Anybody with a better understanding of SCIP and its applicability to Bitcoin able to pour cold water on these thoughts for me?

[etotheipi]

I don't have any real understanding of SCIP, but I did talk to the guys behind it, at the conference.  They are very excited about their research, and it clearly is quite powerful if it works.  However, they did say that it is extremely complicated,  and even if it does work, it may have a tough time getting confidence from any security-conscious community due to its complexity.   I imagine it will need years of fielding in order for it to actually become an option for any important application.

And of course, I have my doubts that it really works.  It sounds too good to be true, but admittedly, I haven't had time to try to understand it at the technical level yet.   One day I'll try to find some time to dig into it.  But until then, we certainly can't count on it being available for the Reiner-tree.

I'd be extremely interested to see someone with the correct background dig into it and provide a technical overview of how it works.

[Peter Todd]

After watching that video I can't help but think, with my very limited understanding of it, that SCIP combined with appropriate Bitcoin protocol changes (perhaps like, as you mentioned, localizing the full state in the blockchain using an authenticated UTXO tree) will be able to remove most of the reproduction of work necessary by the network that it currently must do in order to operate trust free, as well as make it possible to shard across untrusted peers the operation of combining new transactions into Merkle trees to produce new block headers for miners to work on.  These would mean the network could remain perfectly decentralized at ridiculously high transaction rates (the work done per node would, I think in theory, scale as O(M log(M) / N), where M is the transaction rate, and N is the total number of network nodes).  This might even mean an always-on zerocoin is feasible (always-on is important so that the anonymity set is maximal, and its users aren't a persecutable (relative) minority).

Anybody with a better understanding of SCIP and its applicability to Bitcoin able to pour cold water on these thoughts for me?

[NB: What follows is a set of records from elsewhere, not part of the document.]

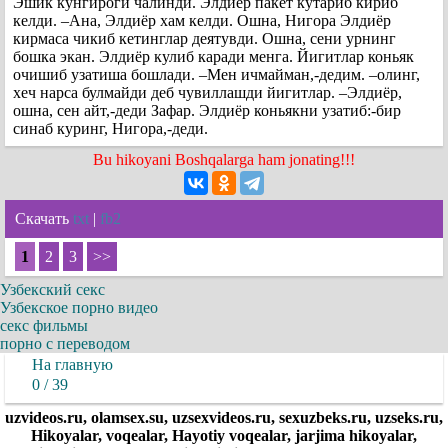
Эшик кунгироги чалинди. Элдиёр пакет кутариб кириб
келди. –Ана, Элдиёр хам келди. Ошна, Нигора Элдиёр
кирмаса чикиб кетинглар деятувди. Ошна, сени урнинг
бошка экан. Элдиёр кулиб каради менга. Йигитлар коньяк
очишиб узатиша бошлади. –Мен ичмайман,-дедим. –олинг,
хеч нарса булмайди деб чувиллашди йигитлар. –Элдиёр,
ошна, сен айт,-деди Зафар. Элдиёр коньякни узатиб:-бир
синаб куринг, Нигора,-деди.
Bu hikoyani Boshqalarga ham jonating!!!
Скачать
txt
|
fb2
1
2
3
>>
Узбекский секс
Узбекское порно видео
секс фильмы
порно с переводом
На главную
0 / 39
uzvideos.ru, olamsex.su, uzsexvideos.ru, sexuzbeks.ru, uzseks.ru,
Hikoyalar, voqealar, Hayotiy voqealar, jarjima hikoyalar,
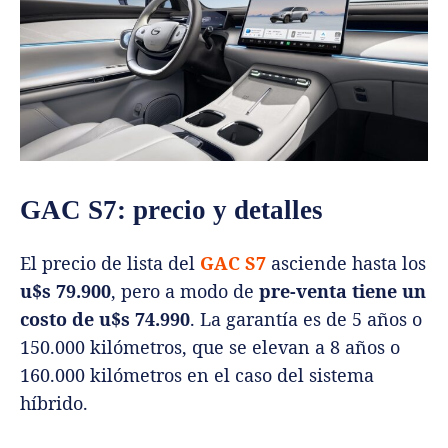
GAC S7: precio y detalles
El precio de lista del
GAC S7
asciende hasta los
u$s 79.900
, pero a modo de
pre-venta tiene un
costo de u$s 74.990
. La garantía es de 5 años o
150.000 kilómetros, que se elevan a 8 años o
160.000 kilómetros en el caso del sistema
híbrido.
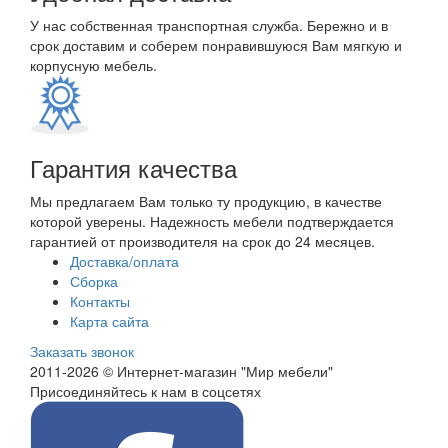
У нас собственная транспортная служба. Бережно и в
срок доставим и соберем понравившуюся Вам мягкую и
корпусную мебель.
Гарантия качества
Мы предлагаем Вам только ту продукцию, в качестве
которой уверены. Надежность мебели подтверждается
гарантией от производителя на срок до 24 месяцев.
Доставка/оплата
Сборка
Контакты
Карта сайта
Заказать звонок
2011-2026 © Интернет-магазин "Мир мебели"
Присоединяйтесь к нам в соцсетях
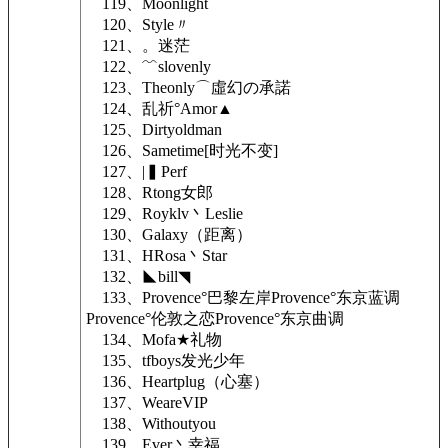
119、Moonlight
120、Style〃
121、。迷茫
122、﹌slovenly
123、Theonly⌒虛幻の承諾
124、乱祈°Amor▲
125、Dirtyoldman
126、Sametime[时光不变]
127、|▍Perf
128、Rtong女郎
129、Royklv丶Leslie
130、Galaxy（距离）
131、HRosa丶Star
132、◣bill◥
133、Provence°巴黎左岸Provence°东京蓝调
Provence°伦敦之恋Provence°东京曲调
134、Mofa★礼物
135、tfboys发光少年
136、Heartplug（心塞）
137、WeareVIP
138、Withoutyou
139、Ever丶幸福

You're actually quite correct. It solves the censorship problem too because the "upper levels" of this merkle tree of transactions are still cheap to validate so mining itself remains cheap. You do have issues where someone may create an imbalanced tree - the validation rules will need to have the levels of the merkle tree be sorted - but the work required to imbalance the tree increases exponentially. To be exact, it will be a patricia/radix tree rather than a merkle tree.

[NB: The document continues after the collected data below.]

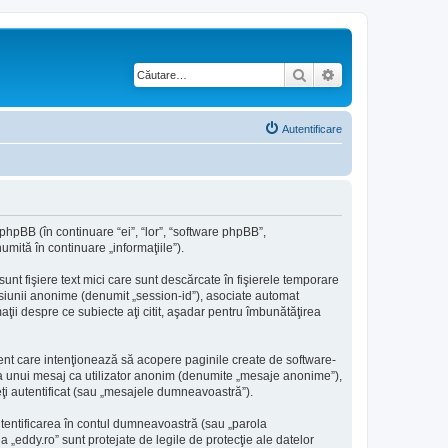
Căutare
Căutare avansată
Autentificare
 phpBB (în continuare “ei”, “lor”, “software phpBB”,
mită în continuare „informaţiile”).
nt fişiere text mici care sunt descărcate în fişierele temporare
sesiunii anonime (denumit „session-id”), asociate automat
aţii despre ce subiecte aţi citit, aşadar pentru îmbunătăţirea
ent care intenţionează să acopere paginile create de software-
erea unui mesaj ca utilizator anonim (denumite „mesaje anonime”),
eţi autentificat (sau „mesajele dumneavoastră”).
utentificarea în contul dumneavoastră (sau „parola
„eddy.ro” sunt protejate de legile de protecţie ale datelor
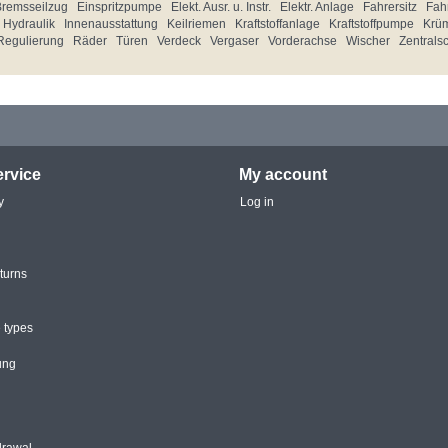
Bremsseilzug
Einspritzpumpe
Elekt. Ausr. u. Instr.
Elektr. Anlage
Fahrersitz
Fahr
Hydraulik
Innenausstattung
Keilriemen
Kraftstoffanlage
Kraftstoffpumpe
Krü
Regulierung
Räder
Türen
Verdeck
Vergaser
Vorderachse
Wischer
Zentrals
rvice
My account
y
Log in
turns
 types
ung
drawal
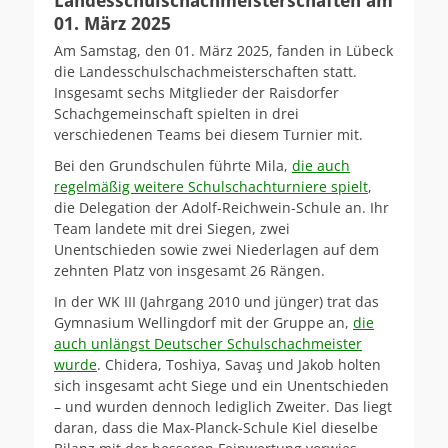
Landesschulschachmeisterschaften am
01. März 2025
Am Samstag, den 01. März 2025, fanden in Lübeck
die Landesschulschachmeisterschaften statt.
Insgesamt sechs Mitglieder der Raisdorfer
Schachgemeinschaft spielten in drei
verschiedenen Teams bei diesem Turnier mit.
Bei den Grundschulen führte Mila,
die auch
regelmäßig weitere Schulschachturniere spielt
,
die Delegation der Adolf-Reichwein-Schule an. Ihr
Team landete mit drei Siegen, zwei
Unentschieden sowie zwei Niederlagen auf dem
zehnten Platz von insgesamt 26 Rängen.
In der WK III (Jahrgang 2010 und jünger) trat das
Gymnasium Wellingdorf mit der Gruppe an,
die
auch unlängst Deutscher Schulschachmeister
wurde
. Chidera, Toshiya, Savaş und Jakob holten
sich insgesamt acht Siege und ein Unentschieden
– und wurden dennoch lediglich Zweiter. Das liegt
daran, dass die Max-Planck-Schule Kiel dieselbe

However SCIP is probably years away from getting to the point where we could use it in the Bitcoin core. One big issue is that a SCIP proof for a validated merkle tree has to be recursive so you need to create a SCIP proof that you ran a program that correctly validated a SCIP proof. Creating those recursive proofs is extremely expensive; gmaxwell can talk more but his rough estimates would be we'd have to hire a big fraction of Amazon EC2 and assemble a cluster of machines with hundreds of terrabytes of ram. But math gets better over time so there is hope.

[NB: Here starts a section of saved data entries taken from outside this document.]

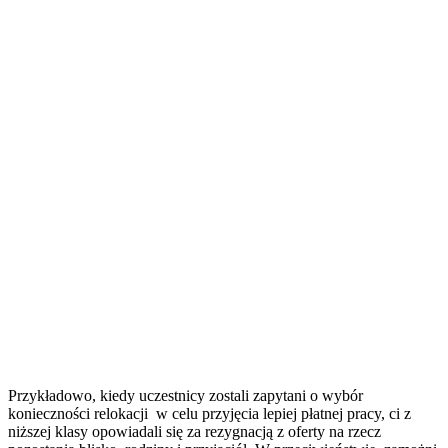
Przykładowo, kiedy uczestnicy zostali zapytani o wybór
konieczności relokacji w celu przyjęcia lepiej płatnej pracy, ci z
niższej klasy opowiadali się za rezygnacją z oferty na rzecz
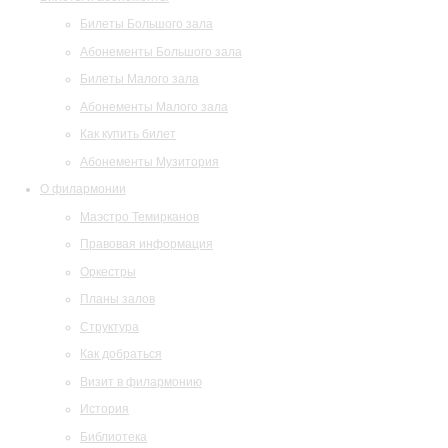
Билеты Большого зала
Абонементы Большого зала
Билеты Малого зала
Абонементы Малого зала
Как купить билет
Абонементы Музитория
О филармонии
Маэстро Темирканов
Правовая информация
Оркестры
Планы залов
Структура
Как добраться
Визит в филармонию
История
Библиотека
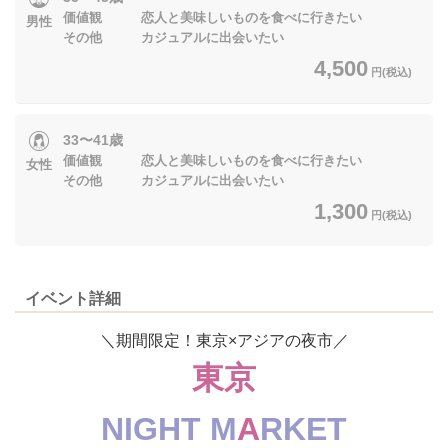
価値観 恋人と美味しいものを食べに行きたい
男性
その他 カジュアルに出会いたい
4,500
円(税込)
33〜41歳
価値観 恋人と美味しいものを食べに行きたい
女性
その他 カジュアルに出会いたい
1,300
円(税込)
イベント詳細
＼期間限定！東京×アジアの夜市／
東京
NIGHT M
A
RKET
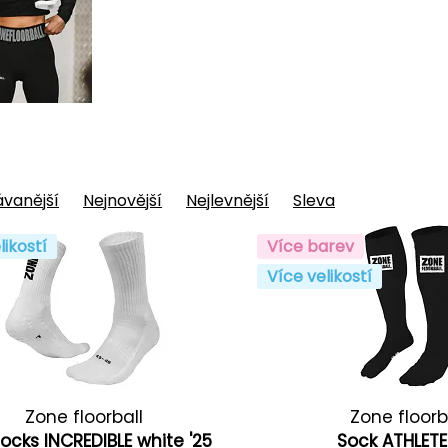
vanější
Nejnovější
Nejlevnější
Sleva
likostí
Více barev
Více velikostí
Zone floorball
Zone floorb
socks INCREDIBLE white '25
Sock ATHLETE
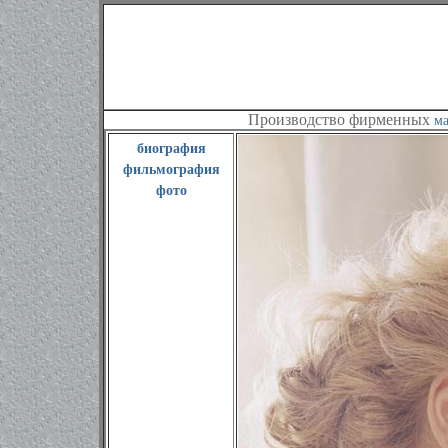
Производство фирменных
ма
биография
фильмография
фото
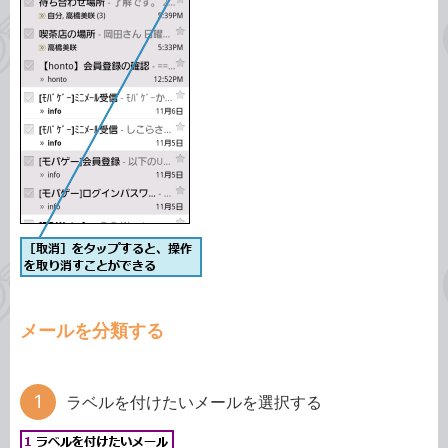
メールを分類する
ラベルを付けたいメールを選択する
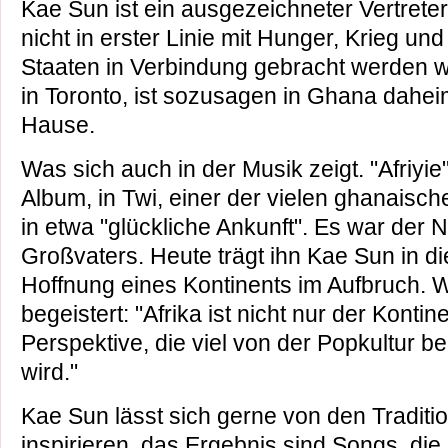
Kae Sun ist ein ausgezeichneter Vertrete
nicht in erster Linie mit Hunger, Krieg 
Staaten in Verbindung gebracht werden wil
in Toronto, ist sozusagen in Ghana dahei
Hause.
Was sich auch in der Musik zeigt. "Afriyie
Album, in Twi, einer der vielen ghanaisc
in etwa "glückliche Ankunft". Es war der
Großvaters. Heute trägt ihn Kae Sun in di
Hoffnung eines Kontinents im Aufbruch. 
begeistert: "Afrika ist nicht nur der Konti
Perspektive, die viel von der Popkultur b
wird."
Kae Sun lässt sich gerne von den Traditi
inspirieren, das Ergebnis sind Songs, die 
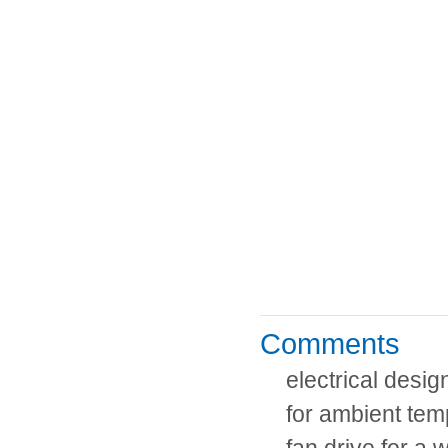
Comments
electrical desi
for ambient tem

A non-SCIP approach that we can do now would be to use fraud detection with punishment. Peers assemble some part of the merkle tree and digitally sign that they have done so honestly with an identity. (a communitive accumulator is another possibility) The tree is probabalisticly validated, and any detected fraud is punished somehow, perhaps by destroying a fidelity bond that the peer holds.  You still need some level of global consensus so the act of destroying a bond is meaningful of course, and there are a lot of tricky details to get right, but the rough idea is plausible with the cryptography available to us now.